Tuvimos la oportunidad de conversar con Jordan Clark (guitarrista), Mikey Carnevale (vocalista) y Marc Finn (baterista), en donde recuerdan la energía de aquellos primeros años, la transformación de su sonido con el paso del tiempo y su reflexión sobre lo que significa volver a un disco que capturó una etapa irrepetible de su carrera. Todo esto mientras se preparan para encontrarse por primera vez con el público mexicano en la capital del país.
Están celebrando diez años de su álbum ‘You’re Gonna Hate This’. ¿Cómo se siente al respecto?

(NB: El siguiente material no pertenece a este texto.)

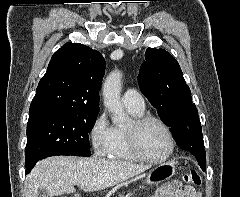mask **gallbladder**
Wrapping results in <instances>:
<instances>
[{
    "mask_svg": "<svg viewBox=\"0 0 240 197\" xmlns=\"http://www.w3.org/2000/svg\"><path fill=\"white\" fill-rule=\"evenodd\" d=\"M36 197H50L45 189H38L36 192Z\"/></svg>",
    "mask_w": 240,
    "mask_h": 197,
    "instance_id": "bac80fb5",
    "label": "gallbladder"
}]
</instances>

MC: Viejos. Nos hace sentir viejos, pero al mismo tiempo es increíble, porque hemos podido hacer esto durante más de diez años. Y el hecho de que un álbum que hicimos hace una década todavía le guste a la gente es algo muy bonito. Creo que sigue siendo, probablemente, nuestro disco más popular, lo cual es una locura y, al mismo tiempo, muy, muy lindo. Así que se siente bien. Se siente realmente genial.

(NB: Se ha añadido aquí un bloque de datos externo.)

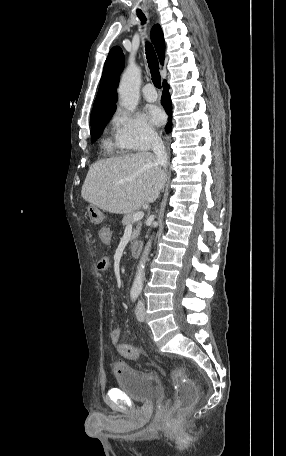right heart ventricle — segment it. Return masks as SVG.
<instances>
[{
  "instance_id": "obj_1",
  "label": "right heart ventricle",
  "mask_w": 286,
  "mask_h": 456,
  "mask_svg": "<svg viewBox=\"0 0 286 456\" xmlns=\"http://www.w3.org/2000/svg\"><path fill=\"white\" fill-rule=\"evenodd\" d=\"M102 145L108 155H120L130 151V148L121 141L116 130L105 136Z\"/></svg>"
}]
</instances>
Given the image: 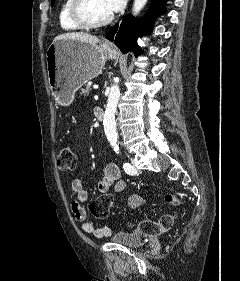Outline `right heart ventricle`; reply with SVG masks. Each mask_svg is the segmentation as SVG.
Masks as SVG:
<instances>
[{
    "instance_id": "right-heart-ventricle-1",
    "label": "right heart ventricle",
    "mask_w": 240,
    "mask_h": 281,
    "mask_svg": "<svg viewBox=\"0 0 240 281\" xmlns=\"http://www.w3.org/2000/svg\"><path fill=\"white\" fill-rule=\"evenodd\" d=\"M72 0H64L59 11V23L65 31H78L82 27L76 24L70 17L69 8Z\"/></svg>"
}]
</instances>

MF: Sí, volver a escucharlo para ensayar las canciones y decidir cómo las íbamos a tocar también ha sido muy divertido. Ha sido como un viaje por los recuerdos, y esa parte la hemos disfrutado muchísimo.

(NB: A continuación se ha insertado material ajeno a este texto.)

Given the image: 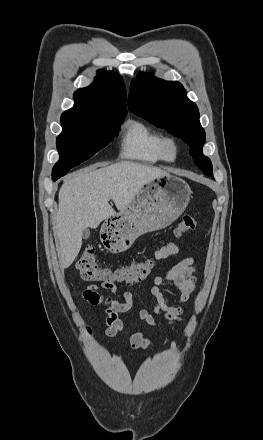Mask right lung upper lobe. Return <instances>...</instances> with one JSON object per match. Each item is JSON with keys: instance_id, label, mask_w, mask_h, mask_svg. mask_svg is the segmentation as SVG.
Here are the masks:
<instances>
[{"instance_id": "cb5924a9", "label": "right lung upper lobe", "mask_w": 263, "mask_h": 440, "mask_svg": "<svg viewBox=\"0 0 263 440\" xmlns=\"http://www.w3.org/2000/svg\"><path fill=\"white\" fill-rule=\"evenodd\" d=\"M93 84L74 93V107L65 111L61 123H80L98 115H126V89L123 79L108 71H99Z\"/></svg>"}]
</instances>
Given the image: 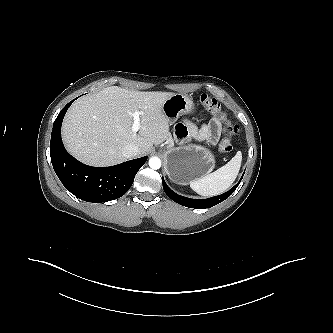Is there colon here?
<instances>
[{
    "instance_id": "obj_1",
    "label": "colon",
    "mask_w": 333,
    "mask_h": 333,
    "mask_svg": "<svg viewBox=\"0 0 333 333\" xmlns=\"http://www.w3.org/2000/svg\"><path fill=\"white\" fill-rule=\"evenodd\" d=\"M198 101L216 118L224 121V137L219 144V152L221 154L230 152L232 150V137L238 132V126L227 119L225 113L221 110L219 102L216 99L206 94H202L198 97Z\"/></svg>"
}]
</instances>
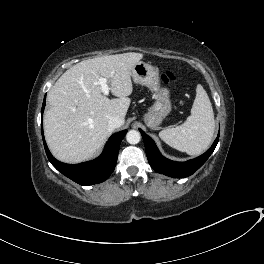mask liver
<instances>
[{
  "label": "liver",
  "instance_id": "6515ba94",
  "mask_svg": "<svg viewBox=\"0 0 264 264\" xmlns=\"http://www.w3.org/2000/svg\"><path fill=\"white\" fill-rule=\"evenodd\" d=\"M142 58L134 52L96 57L61 75L48 93L50 108L44 114L45 139L56 159L75 164L90 158L110 135V118L124 121L133 91L131 69ZM100 77L108 79L117 98L101 93Z\"/></svg>",
  "mask_w": 264,
  "mask_h": 264
}]
</instances>
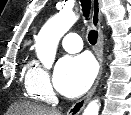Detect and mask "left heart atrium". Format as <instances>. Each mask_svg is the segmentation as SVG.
<instances>
[{
	"label": "left heart atrium",
	"instance_id": "left-heart-atrium-1",
	"mask_svg": "<svg viewBox=\"0 0 131 115\" xmlns=\"http://www.w3.org/2000/svg\"><path fill=\"white\" fill-rule=\"evenodd\" d=\"M95 74V64L87 55L65 56L57 64L54 83L61 94L76 97L89 88Z\"/></svg>",
	"mask_w": 131,
	"mask_h": 115
}]
</instances>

JC: Sí, iba a decir que no solo por el álbum, sino por todo el camino que hemos recorrido juntos durante estos últimos diez años. Me ha hecho mirar atrás, hacer una pausa y darme cuenta de todo lo que hemos logrado como banda en este tiempo. Es increíble todo lo que hemos vivido juntos y lo rápido que ha pasado el tiempo.
Entonces, si pudieran volver en el tiempo, ¿cambiarían algo del proceso de creación y lanzamiento del disco? Desde la escritura de las letras hasta la grabación y en su publicación, ¿hay algo que harían de manera diferente?
MF: Sí, creo que habría estado bien que vendiera un millón de copias en la primera semana y llegara al número uno. Pero tuvimos una reunión de la banda y decidimos no hacerlo. Siempre me pregunto por qué tomamos esa decisión.
MC: Habría tenido mucho más sentido vender más discos. Pero nosotros decidimos ir en la dirección contraria. No, pero ya en serio, como en esta gira estamos tocando el álbum completo, lo hemos estado escuchando mucho para volver a aprendernos las canciones. La mayor parte del tiempo ha sido bastante agradable y creo que el disco sigue sonando bien. Sin embargo, hay algunas tomas de voz que, en lo personal, me cuesta mucho escuchar porque no me parecen muy buenas. Me habría gustado volver a grabar algunas de esas partes.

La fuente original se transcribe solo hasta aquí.